• **AIM OF THE EXERCISE**: Find the line containing "initiatives locales des structures" in the entries below. Restate it and each line after it, word for word, up to and including the line containing "Mathvid, uden hanehul".

• **INPUT RECORDS**:
============================================================
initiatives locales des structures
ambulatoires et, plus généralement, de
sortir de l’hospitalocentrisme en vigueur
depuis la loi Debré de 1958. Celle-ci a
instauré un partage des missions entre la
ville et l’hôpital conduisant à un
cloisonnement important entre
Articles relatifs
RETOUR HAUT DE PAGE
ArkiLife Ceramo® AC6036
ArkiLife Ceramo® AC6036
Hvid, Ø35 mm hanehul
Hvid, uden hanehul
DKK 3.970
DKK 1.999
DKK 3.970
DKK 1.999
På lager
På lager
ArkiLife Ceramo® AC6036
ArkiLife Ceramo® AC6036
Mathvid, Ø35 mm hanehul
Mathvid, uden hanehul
============================================================
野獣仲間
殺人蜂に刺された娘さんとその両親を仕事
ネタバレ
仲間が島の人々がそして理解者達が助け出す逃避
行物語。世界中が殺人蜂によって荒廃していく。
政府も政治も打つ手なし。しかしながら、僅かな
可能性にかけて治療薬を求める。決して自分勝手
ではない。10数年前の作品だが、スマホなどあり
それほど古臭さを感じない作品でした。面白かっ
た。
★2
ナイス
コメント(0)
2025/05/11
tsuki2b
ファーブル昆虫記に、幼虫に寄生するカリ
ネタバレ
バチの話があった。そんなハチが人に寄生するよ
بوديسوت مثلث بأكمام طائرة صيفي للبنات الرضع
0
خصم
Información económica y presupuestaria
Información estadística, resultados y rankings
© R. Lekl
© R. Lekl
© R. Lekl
============================================================
• **EXPECTED ANSWER**:
initiatives locales des structures
ambulatoires et, plus généralement, de
sortir de l’hospitalocentrisme en vigueur
depuis la loi Debré de 1958. Celle-ci a
instauré un partage des missions entre la
ville et l’hôpital conduisant à un
cloisonnement important entre
Articles relatifs
RETOUR HAUT DE PAGE
ArkiLife Ceramo® AC6036
ArkiLife Ceramo® AC6036
Hvid, Ø35 mm hanehul
Hvid, uden hanehul
DKK 3.970
DKK 1.999
DKK 3.970
DKK 1.999
På lager
På lager
ArkiLife Ceramo® AC6036
ArkiLife Ceramo® AC6036
Mathvid, Ø35 mm hanehul
Mathvid, uden hanehul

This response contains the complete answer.